Eliza Moody was 20 weeks pregnant and glowing. She and her fiance, Adrian were about to become parents and they were off to find out the gender. At their 20 week ultrasound, they discovered they were having a boy. However, they were also told that something wasn’t quite right.
Their baby had clubbed feet and a hand that looked a little unique. Nothing was certain yet but Eliza’s pregnancy turned into a high-risk one.
Their darling son, Tobias was born 14 March and was moved to the NICU due to a small and recessed jaw, which caused difficulties eating.
‘Everyone told me not to worry’
After 11 days in the NICU, Eliza took her son home. However, at 6 weeks old she noticed he wasn’t smiling yet.
Every day I made silly faces, weird sounds, and looked like a crazy mum, all in the hope he would smile. I also noticed he wasn’t blinking or moving his face. He would only close his eyes to sleep. Everyone told me not to worry, but my mom intuition was telling me something else.
When Tobias was two months old, Eliza voiced her concerns to Tobias’s plastic surgeon (for his hand, which was webbed at birth).
As the doctor listened to my concerns, she then expressed her thoughts on what was wrong with him. The only thing I remember her saying is he wasn’t going to smile. I asked her, ‘So he isn’t going to smile at all?’ and she said, ‘No. He seems like he will be unable to.’
Going into this appointment I was expecting to hear, ‘He will move his face after some physical therapy,’ or, ‘Give it a few months, because every child is different.’ I never thought we were going to get the news my sweet little boy was never going to smile.”
The doctor later confirmed this, explaining that Tobias had Moebius Syndrome.
Right away, [the doctor] told Adrian to tell me not to Google it, but how could I not?!
I went crazy searching every website that came up. As I read the many articles, everything just clicked. I thought, ‘This is it. This is exactly what he has.’ It all added up.”
What is Moebius Syndrome?
Through her Google searches, Eliza discovered that Moebius Syndrome is a rare neurological condition that primarily affects the muscles that control facial expression and eye movement. The signs and symptoms of this condition are present from birth. It happens at random. There is no cause or no cure.
Weakness or paralysis of the facial muscles is one of the most common features of Moebius syndrome. Affected individuals cannot smile, frown, or raise their eyebrows.
The exact incidence of Moebius syndrome is unknown but researchers estimate that the condition affects 1 in 50,000 to 1 in 500,000 newborns
What this means for Tobias
Tobias is unable to move most of his face.
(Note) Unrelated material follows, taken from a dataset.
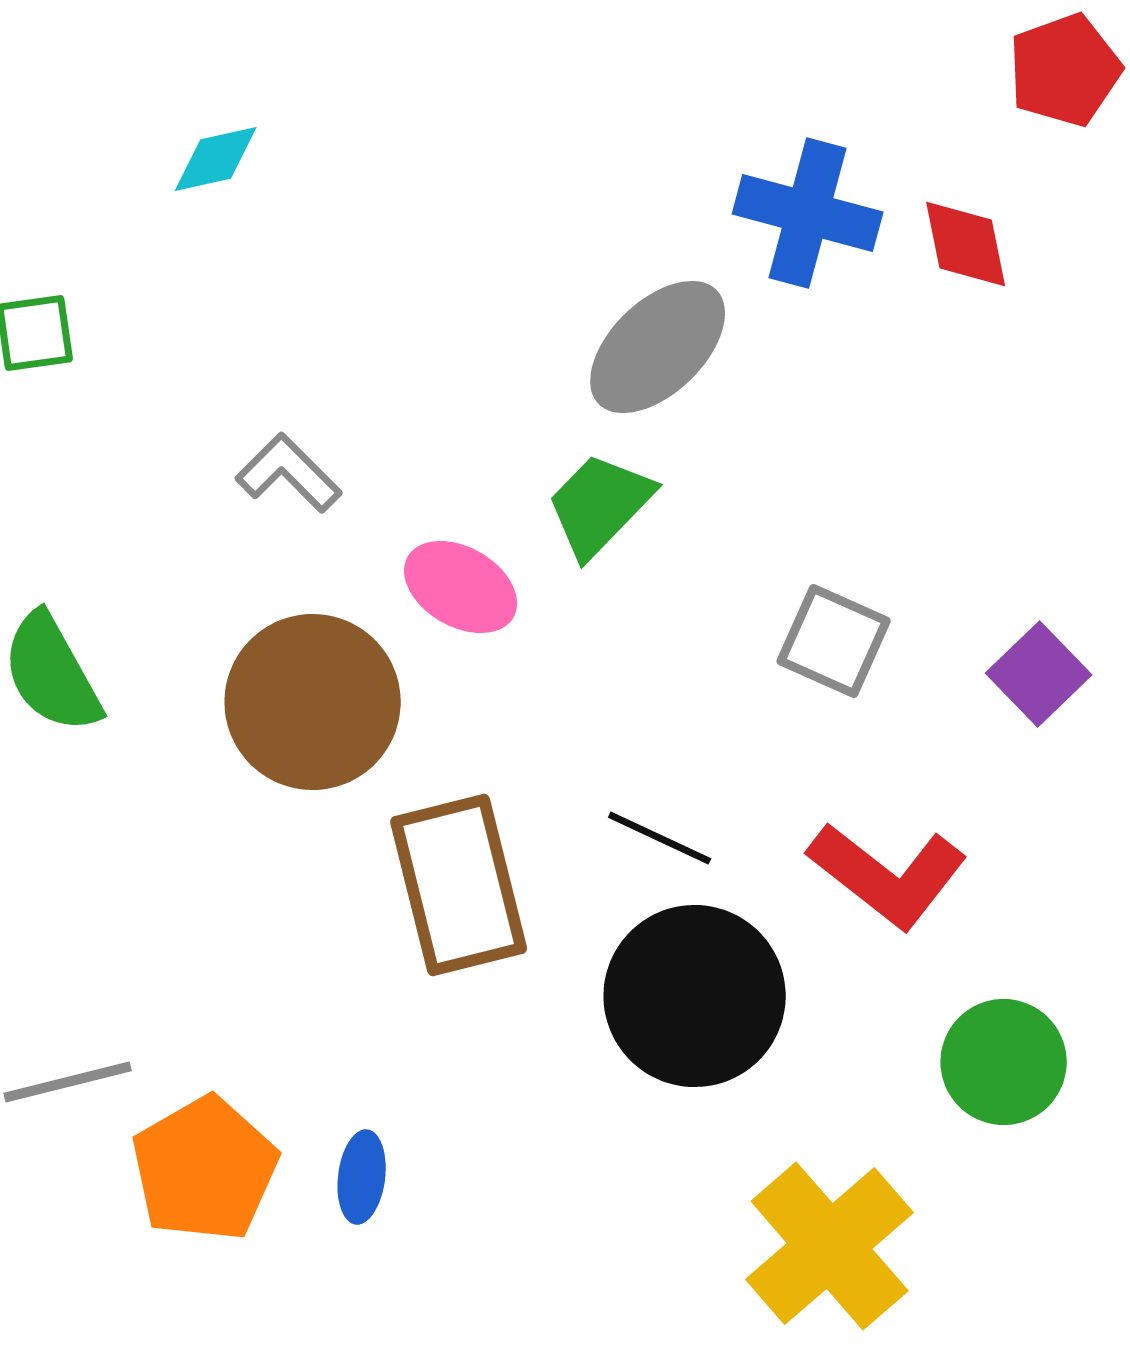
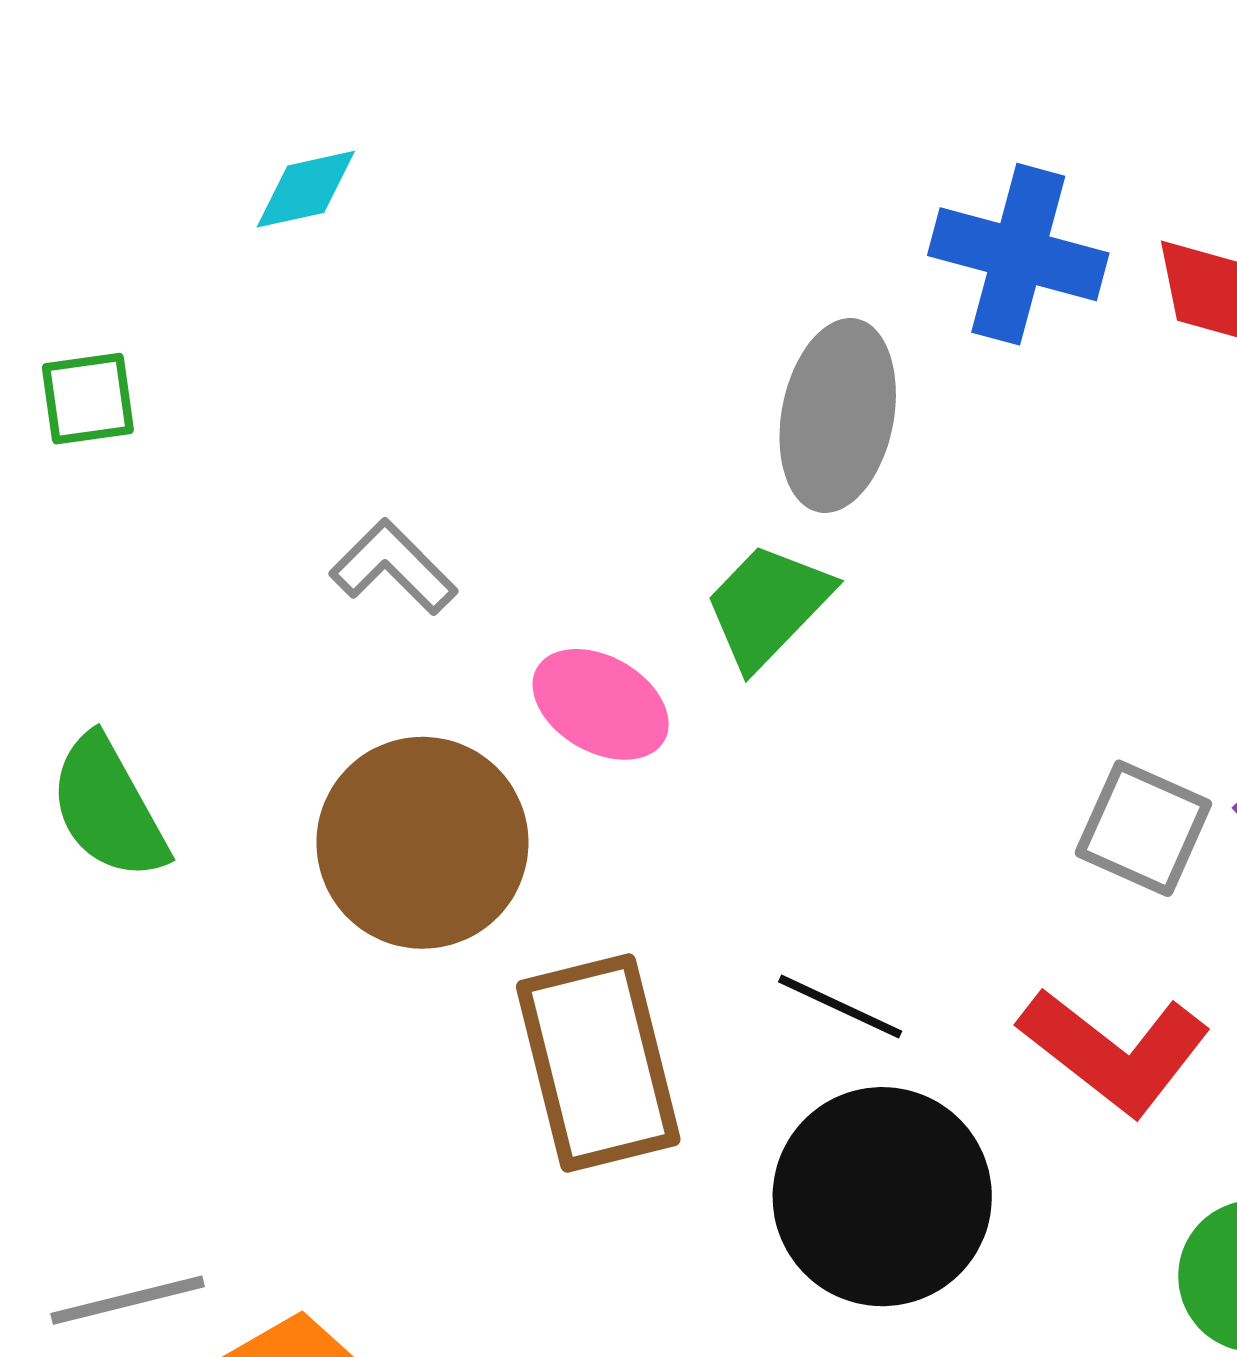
gray ellipse: (658, 347) -> (838, 415), turned -35
gray square: (834, 641) -> (1143, 828), moved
He cannot move his eyebrows or make any facial expressions. When you look at him, he always has a serious look.
He can move his lower jaw and tongue, but can’t utilize the upper part of his mouth or lips. His mouth is smaller, so his teeth are very crowded. He also sees a speech therapist every week.
Because his eye movement is affected, Tobias cannot move his eyes from side to side. He can only move them up and down, so he has to turn his head if he wants to look at something laterally. Tobias is unable to blink, but he does close his eyes to sleep.
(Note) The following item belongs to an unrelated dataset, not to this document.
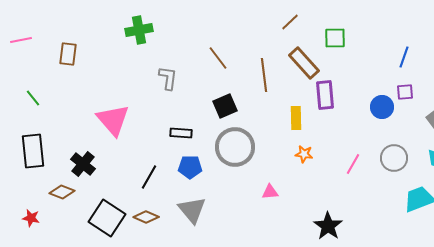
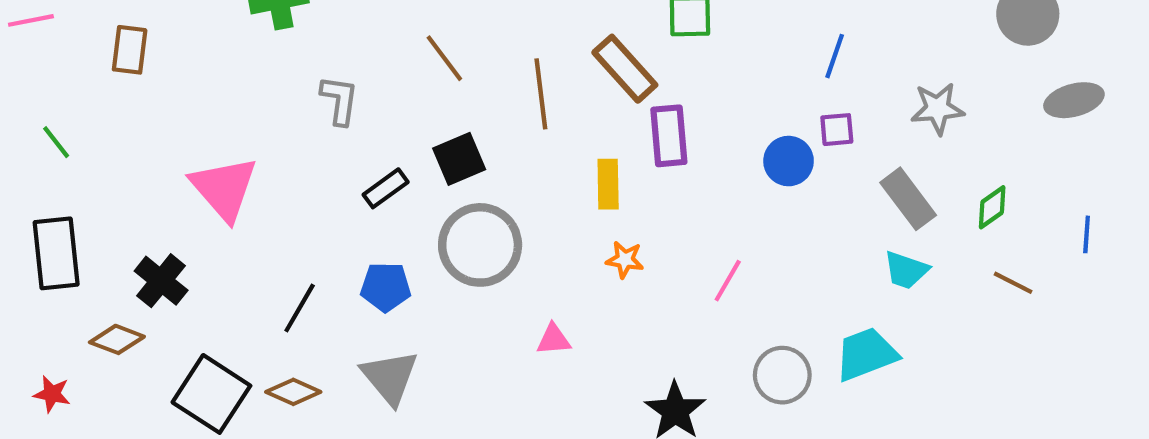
black rectangle: (181, 133) -> (386, 188), moved, turned -40
gray circle: (394, 158) -> (782, 375), moved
Another common symptom for kids with Moebius is upper body weakness.
Tobias has been seeing a physical therapist and occupational therapist since he was 3 months old. They worked with him to strengthen his core and help him sit up, crawl, walk, jump and go up and down steps. Tobias doesn’t meet physical milestones as quickly as other kids his age, but he always gets there eventually.”
‘Will my boy ever smile?’
Tobias is now three. He is a big brother and a sweet little boy who lights up the room. Eliza admits that it’s gotten easier over the years. She can now talk about it without tearing up and is embracing every amazing thing about Tobias.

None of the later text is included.